Ya.. I think, probably could be lowered to pr_err() or pr_warn().

Regards,
Sai



Re: [PATCH V2] fork: Improve error message for corrupted page tables

2019-08-06 Thread Sai Praneeth Prakhya
On Tue, 2019-08-06 at 09:30 -0700, Dave Hansen wrote:
> On 8/5/19 8:05 PM, Sai Praneeth Prakhya wrote:
> > +static const char * const resident_page_types[NR_MM_COUNTERS] = {
> > +   [MM_FILEPAGES]  = "MM_FILEPAGES",
> > +   [MM_ANONPAGES]  = "MM_ANONPAGES",
> > +   [MM_SWAPENTS]   = "MM_SWAPENTS",
> > +   [MM_SHMEMPAGES] = "MM_SHMEMPAGES",
> > +};
> 
> One trick to ensure that this gets updated if the names are ever
> updated.  You can do:
> 
> #define NAMED_ARRAY_INDEX(x)  [x] = __stringify(x),
> 
> and
> 
> static const char * const resident_page_types[NR_MM_COUNTERS] = {
>   NAMED_ARRAY_INDEX(MM_FILE_PAGES),
>   NAMED_ARRAY_INDEX(MM_SHMEMPAGES),
>   ...
> };

Thanks for the suggestion Dave.

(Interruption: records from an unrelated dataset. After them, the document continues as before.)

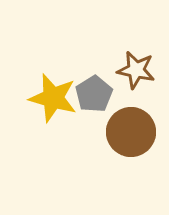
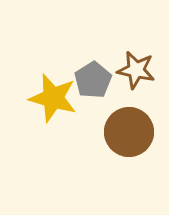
gray pentagon: moved 1 px left, 14 px up
brown circle: moved 2 px left
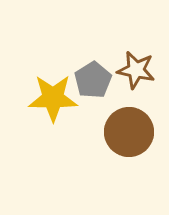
yellow star: rotated 15 degrees counterclockwise
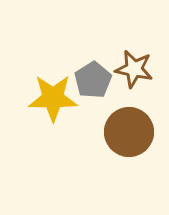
brown star: moved 2 px left, 1 px up
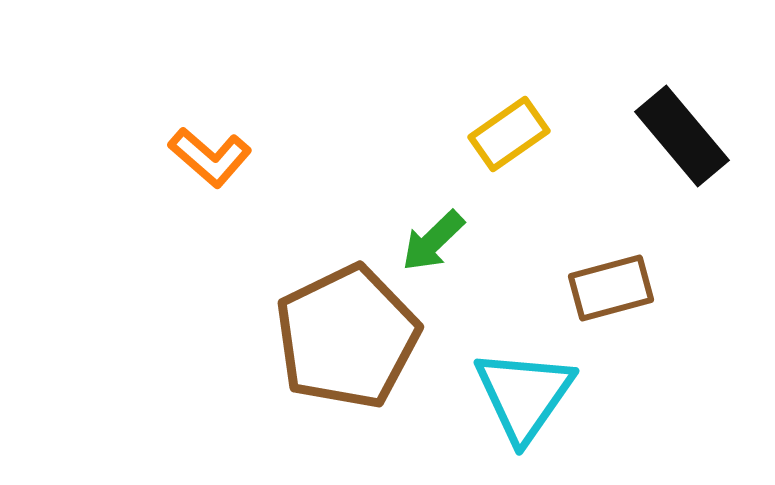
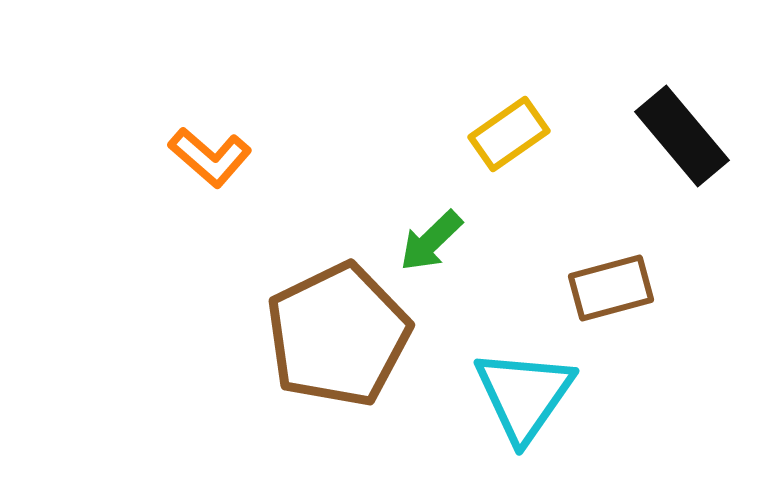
green arrow: moved 2 px left
brown pentagon: moved 9 px left, 2 px up
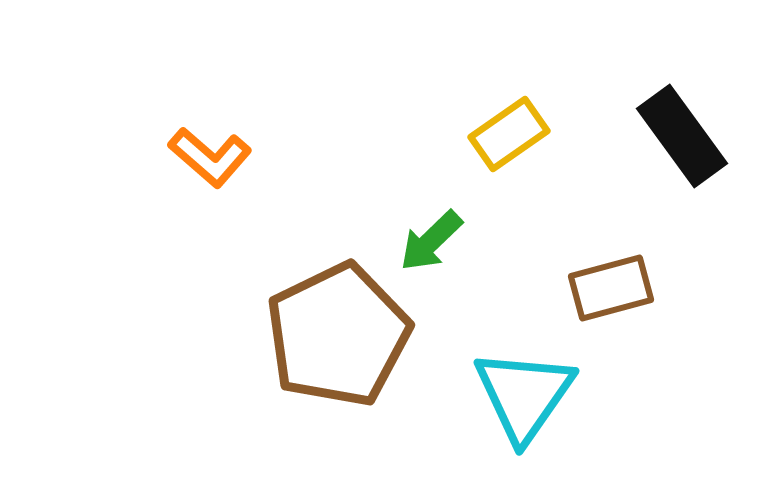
black rectangle: rotated 4 degrees clockwise
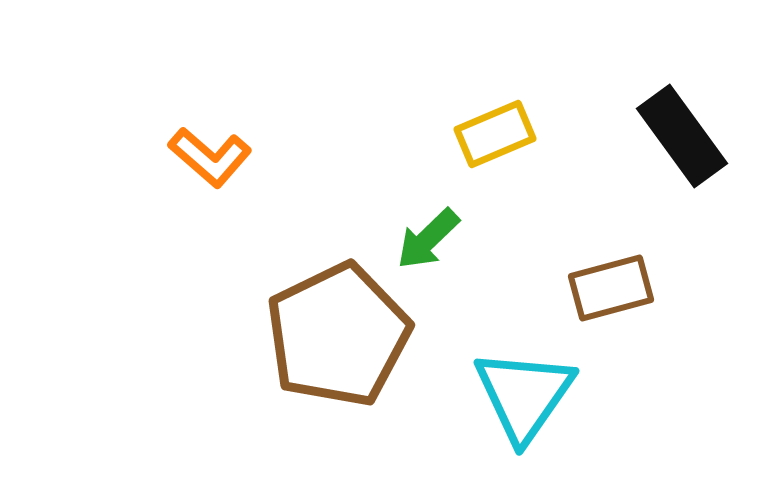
yellow rectangle: moved 14 px left; rotated 12 degrees clockwise
green arrow: moved 3 px left, 2 px up
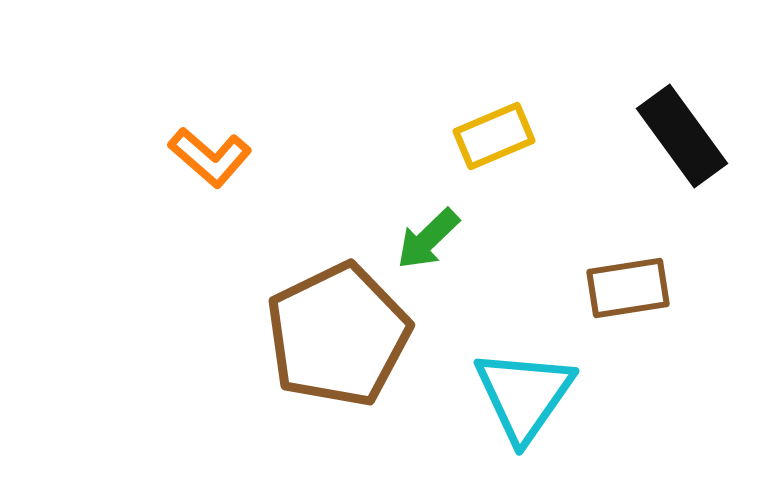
yellow rectangle: moved 1 px left, 2 px down
brown rectangle: moved 17 px right; rotated 6 degrees clockwise
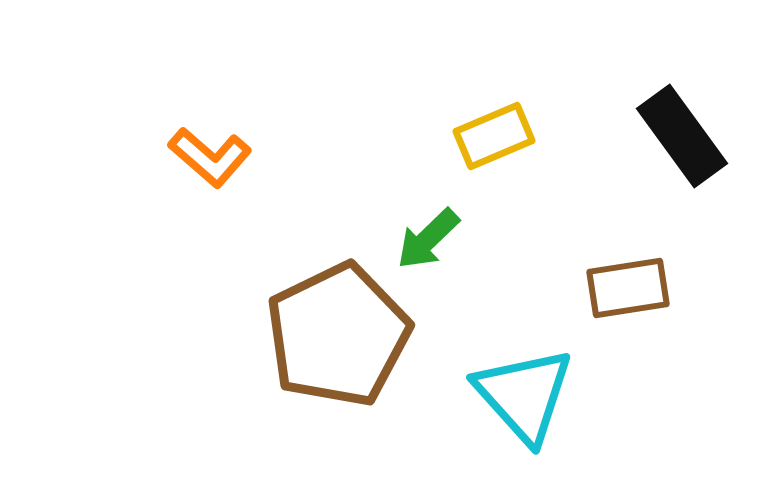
cyan triangle: rotated 17 degrees counterclockwise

I will add this in V3.
Even with this, (if ever) anyone who changes the name of page types or adds an
new entry would still need to update struct resident_page_types[]. So, I will
add the comment as suggested by Vlastimil.

> 
> That makes sure that any name changes make it into the strings.  Then
> stick a:
> 
>   BUILD_BUG_ON(NR_MM_COUNTERS != ARRAY_SIZE(resident_page_types));
> 
> somewhere.  That makes sure that any new array indexes get a string
> added in the array.  Otherwise you get nice, early, compile-time errors.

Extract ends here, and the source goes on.